7. Conclusions: Proposed Options for Routine Monitoring of Phytoplankton and Toxins to Meet Legal Requirements

The current regulatory biotoxin producing phytoplankton monitoring programmes are able to detect these algae to the genus level, and are therefore fit for monitoring purposes. However, microscopy is unlikely to identify species potentially toxic to humans were they to become present. A molecular based monitoring approach would allow this but only on a precautionary basis for species verification of high biomass blooms, and/or at a number of sentinel sites co-incident with major shellfisheries and/or major ports.
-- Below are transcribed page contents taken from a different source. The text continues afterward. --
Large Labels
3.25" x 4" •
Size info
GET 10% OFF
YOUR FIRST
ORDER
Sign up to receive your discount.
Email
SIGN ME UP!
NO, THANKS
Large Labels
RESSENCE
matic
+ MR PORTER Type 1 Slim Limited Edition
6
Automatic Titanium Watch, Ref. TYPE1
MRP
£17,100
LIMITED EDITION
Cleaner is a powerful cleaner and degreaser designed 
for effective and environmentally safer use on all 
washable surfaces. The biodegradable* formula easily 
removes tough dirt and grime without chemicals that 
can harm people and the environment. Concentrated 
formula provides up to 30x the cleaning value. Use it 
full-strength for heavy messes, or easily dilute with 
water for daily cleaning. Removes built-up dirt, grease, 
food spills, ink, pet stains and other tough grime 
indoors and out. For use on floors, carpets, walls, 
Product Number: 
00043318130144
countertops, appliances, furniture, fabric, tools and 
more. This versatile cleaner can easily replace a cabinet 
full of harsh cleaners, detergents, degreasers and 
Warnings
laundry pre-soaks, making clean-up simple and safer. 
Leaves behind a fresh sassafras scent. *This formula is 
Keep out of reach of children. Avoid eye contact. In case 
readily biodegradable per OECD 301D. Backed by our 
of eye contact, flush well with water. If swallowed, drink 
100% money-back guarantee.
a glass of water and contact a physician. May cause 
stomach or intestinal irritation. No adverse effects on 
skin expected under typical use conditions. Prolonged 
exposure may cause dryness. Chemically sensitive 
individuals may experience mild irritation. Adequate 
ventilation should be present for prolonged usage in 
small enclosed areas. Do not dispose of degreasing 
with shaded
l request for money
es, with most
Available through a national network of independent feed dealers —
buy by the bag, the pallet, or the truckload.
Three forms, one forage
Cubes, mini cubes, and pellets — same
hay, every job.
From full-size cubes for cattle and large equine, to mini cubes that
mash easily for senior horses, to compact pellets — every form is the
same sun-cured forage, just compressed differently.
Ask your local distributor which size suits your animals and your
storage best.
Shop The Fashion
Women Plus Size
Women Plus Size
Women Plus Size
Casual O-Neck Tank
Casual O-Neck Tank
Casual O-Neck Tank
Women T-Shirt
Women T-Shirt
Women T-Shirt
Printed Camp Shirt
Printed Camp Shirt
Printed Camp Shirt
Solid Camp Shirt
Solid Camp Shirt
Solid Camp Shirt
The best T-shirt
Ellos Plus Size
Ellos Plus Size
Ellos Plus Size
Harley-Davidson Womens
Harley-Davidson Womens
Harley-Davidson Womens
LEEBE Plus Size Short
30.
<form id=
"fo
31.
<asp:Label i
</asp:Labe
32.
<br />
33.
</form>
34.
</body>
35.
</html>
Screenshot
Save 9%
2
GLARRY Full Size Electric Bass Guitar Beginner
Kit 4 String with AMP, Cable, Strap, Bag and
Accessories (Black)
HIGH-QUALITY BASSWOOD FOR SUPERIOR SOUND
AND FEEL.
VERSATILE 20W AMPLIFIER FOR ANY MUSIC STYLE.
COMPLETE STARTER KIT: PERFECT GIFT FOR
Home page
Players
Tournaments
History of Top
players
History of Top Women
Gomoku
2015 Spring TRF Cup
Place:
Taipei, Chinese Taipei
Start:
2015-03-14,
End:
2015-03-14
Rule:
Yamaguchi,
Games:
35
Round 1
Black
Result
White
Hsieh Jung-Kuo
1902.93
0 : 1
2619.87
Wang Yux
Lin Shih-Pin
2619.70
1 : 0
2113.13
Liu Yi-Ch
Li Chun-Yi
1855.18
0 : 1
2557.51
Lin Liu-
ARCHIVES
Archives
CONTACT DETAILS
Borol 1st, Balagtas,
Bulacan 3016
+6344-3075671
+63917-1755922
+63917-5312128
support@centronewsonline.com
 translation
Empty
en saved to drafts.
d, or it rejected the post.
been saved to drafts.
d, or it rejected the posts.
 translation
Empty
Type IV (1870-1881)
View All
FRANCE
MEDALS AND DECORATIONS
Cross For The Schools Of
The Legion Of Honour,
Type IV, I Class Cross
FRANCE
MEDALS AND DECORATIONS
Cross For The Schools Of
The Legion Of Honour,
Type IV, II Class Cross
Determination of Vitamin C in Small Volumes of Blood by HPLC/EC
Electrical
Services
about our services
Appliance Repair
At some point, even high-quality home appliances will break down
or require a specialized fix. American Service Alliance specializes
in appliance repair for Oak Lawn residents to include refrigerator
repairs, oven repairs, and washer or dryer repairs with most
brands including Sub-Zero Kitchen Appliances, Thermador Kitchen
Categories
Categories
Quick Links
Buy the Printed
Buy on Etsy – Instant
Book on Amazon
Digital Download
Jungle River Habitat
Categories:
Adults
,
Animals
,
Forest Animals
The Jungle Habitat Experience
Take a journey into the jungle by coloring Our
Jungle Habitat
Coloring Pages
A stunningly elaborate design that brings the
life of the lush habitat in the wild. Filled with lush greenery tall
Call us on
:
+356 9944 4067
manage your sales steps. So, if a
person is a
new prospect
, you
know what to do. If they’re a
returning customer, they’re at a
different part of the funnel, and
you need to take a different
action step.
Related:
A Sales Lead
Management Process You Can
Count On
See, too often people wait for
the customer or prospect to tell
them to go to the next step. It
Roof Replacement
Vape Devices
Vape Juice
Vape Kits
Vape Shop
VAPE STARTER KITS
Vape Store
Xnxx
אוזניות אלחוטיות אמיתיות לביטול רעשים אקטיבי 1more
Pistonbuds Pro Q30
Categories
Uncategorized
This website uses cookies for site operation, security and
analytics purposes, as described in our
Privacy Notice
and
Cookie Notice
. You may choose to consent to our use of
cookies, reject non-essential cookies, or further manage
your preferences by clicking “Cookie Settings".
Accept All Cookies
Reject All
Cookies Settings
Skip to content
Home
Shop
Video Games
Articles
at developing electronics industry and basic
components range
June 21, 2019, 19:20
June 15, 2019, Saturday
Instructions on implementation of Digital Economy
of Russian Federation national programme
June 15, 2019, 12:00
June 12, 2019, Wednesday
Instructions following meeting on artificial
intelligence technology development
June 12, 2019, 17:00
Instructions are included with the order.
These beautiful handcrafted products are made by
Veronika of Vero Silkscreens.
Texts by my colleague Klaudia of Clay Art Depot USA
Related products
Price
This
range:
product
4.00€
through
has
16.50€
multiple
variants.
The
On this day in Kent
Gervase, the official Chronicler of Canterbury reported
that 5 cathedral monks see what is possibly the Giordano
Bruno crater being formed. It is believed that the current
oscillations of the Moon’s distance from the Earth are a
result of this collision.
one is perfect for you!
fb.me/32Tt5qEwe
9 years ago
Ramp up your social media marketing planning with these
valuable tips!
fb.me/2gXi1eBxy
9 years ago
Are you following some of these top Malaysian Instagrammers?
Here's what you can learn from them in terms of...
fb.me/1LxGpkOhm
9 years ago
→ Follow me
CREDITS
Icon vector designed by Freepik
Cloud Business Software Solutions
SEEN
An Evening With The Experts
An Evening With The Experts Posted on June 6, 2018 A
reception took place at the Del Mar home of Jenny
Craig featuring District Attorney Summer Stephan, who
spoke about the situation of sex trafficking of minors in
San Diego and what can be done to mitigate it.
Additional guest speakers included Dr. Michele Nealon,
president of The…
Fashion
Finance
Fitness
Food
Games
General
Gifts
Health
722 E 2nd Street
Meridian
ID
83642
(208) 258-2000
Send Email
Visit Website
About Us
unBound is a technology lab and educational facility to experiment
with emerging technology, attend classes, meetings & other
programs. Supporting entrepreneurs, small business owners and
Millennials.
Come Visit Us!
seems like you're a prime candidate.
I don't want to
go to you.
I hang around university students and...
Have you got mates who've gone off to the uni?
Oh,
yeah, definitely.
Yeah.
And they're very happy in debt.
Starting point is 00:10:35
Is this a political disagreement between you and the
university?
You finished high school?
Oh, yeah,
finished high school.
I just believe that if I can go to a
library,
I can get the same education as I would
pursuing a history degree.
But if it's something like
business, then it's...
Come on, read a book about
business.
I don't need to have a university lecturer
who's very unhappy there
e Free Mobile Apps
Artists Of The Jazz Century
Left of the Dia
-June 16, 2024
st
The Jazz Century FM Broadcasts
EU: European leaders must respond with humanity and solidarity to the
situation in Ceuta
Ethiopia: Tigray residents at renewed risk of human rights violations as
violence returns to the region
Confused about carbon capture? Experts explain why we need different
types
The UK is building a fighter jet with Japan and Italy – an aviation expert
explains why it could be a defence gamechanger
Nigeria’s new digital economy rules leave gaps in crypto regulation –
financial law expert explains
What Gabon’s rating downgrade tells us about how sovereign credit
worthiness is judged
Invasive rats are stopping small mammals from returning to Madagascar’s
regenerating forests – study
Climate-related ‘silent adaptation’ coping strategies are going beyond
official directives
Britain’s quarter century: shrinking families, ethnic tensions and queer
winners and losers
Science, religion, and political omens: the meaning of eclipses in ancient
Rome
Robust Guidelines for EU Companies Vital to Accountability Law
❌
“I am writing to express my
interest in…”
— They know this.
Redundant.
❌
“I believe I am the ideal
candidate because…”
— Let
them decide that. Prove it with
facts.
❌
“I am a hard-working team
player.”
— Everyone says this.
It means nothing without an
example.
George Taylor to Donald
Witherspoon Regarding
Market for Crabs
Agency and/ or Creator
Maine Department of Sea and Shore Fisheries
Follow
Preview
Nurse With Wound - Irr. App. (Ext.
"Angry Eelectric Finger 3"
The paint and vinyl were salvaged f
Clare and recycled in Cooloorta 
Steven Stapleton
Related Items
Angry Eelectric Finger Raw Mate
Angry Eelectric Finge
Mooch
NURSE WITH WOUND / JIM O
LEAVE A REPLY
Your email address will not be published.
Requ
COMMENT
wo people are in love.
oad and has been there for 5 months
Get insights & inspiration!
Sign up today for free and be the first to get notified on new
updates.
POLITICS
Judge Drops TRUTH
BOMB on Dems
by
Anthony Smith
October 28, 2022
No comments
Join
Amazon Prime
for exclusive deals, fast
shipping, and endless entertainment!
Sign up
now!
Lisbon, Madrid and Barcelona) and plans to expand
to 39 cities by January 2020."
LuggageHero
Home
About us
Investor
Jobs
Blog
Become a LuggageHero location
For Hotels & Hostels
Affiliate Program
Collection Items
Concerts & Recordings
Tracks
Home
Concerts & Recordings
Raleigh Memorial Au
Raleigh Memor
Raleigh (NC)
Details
Currently there are no regulatory limits for BTXs in shellfish or fish in Europe. In other parts of the world including the USA, New Zealand and Australia, maximum permitted levels have in practice been set at 20 mouse units (MUs)/100 g shellfish flesh. Expressed in BTX-2 (PbTx-2) equivalents this is equivalent to 0.8 BTX-2 eq/kg. Without regulatory limits set in EU legislation, one potential approach would be to adopt the regulations utilised in those regions currently conducting active monitoring for BTXs. Based on the evidence gathered during this review, an effective approach for routine monitoring is likely to include two separate steps. The first would be the screening of shellfish samples using a suitable assay, such as the ELISA. Secondly, screen-positive samples would be assessed using a suitable quantitative confirmation assay. Removing the MBA as an option due to ethical considerations, the strongest recommendation is for application of a confirmatory LC–MS/MS method for the quantitation of BTXs in samples determined as positive by the screening tools employed. Given that the likelihood of brevetoxin occurrence is low, this two-step approach could initially be applied as a precautionary measure at a number of selected sites. However, with full availability of appropriate reference materials, quantitative or semi-quantitative LC–MS/MS could be employed as the sole monitoring tool for a larger number of samples in tandem with routine monitoring of lipophilic marine toxins, without the need for an additional screening step.

In order to meet legal requirements associated with official control monitoring of bivalve molluscs, each of these assays would need to undergo a series of validation studies to determine full performance characteristics of the method. In addition the performance would need to be demonstrated as being able to provide at least the same level of effectiveness as the MBA. With a full collaborative study likely in the near future for both the ELISA and LC–MS/MS methods, a suitable level of interlaboratory validation will hopefully be in place to enable implementation of the method, providing there is evidence for acceptable method performance in UK shellfish demonstrated through additional single laboratory validation studies. Any such developments would need to be reviewed and the stakeholders consulted as deemed appropriate by the UK competent authority.